> **Brief**
Print the entries that appear below, exactly as written and without their pictures.

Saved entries

◆ ◆ ◆

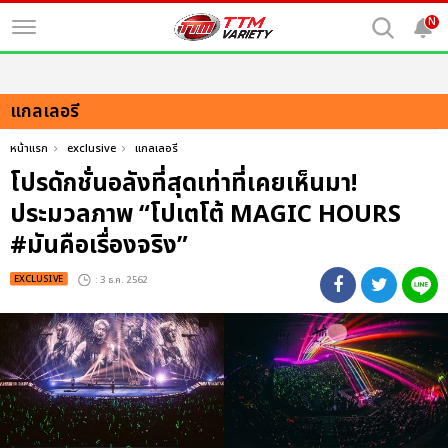
N
แกลเลอรี
หน้าแรก
exclusive
แกลเลอรี
โปรดักชั่นอลังที่สุดเท่าที่เคยเห็นมา!
ประมวลภาพ “โปเตโต้ MAGIC HOURS
#มันคือเรื่องจริง”
EXCLUSIVE
: 3 ธ.ค. 2562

◆ ◆ ◆

> **Result below**
N
แกลเลอรี
หน้าแรก
exclusive
แกลเลอรี
โปรดักชั่นอลังที่สุดเท่าที่เคยเห็นมา!
ประมวลภาพ “โปเตโต้ MAGIC HOURS
#มันคือเรื่องจริง”
EXCLUSIVE
: 3 ธ.ค. 2562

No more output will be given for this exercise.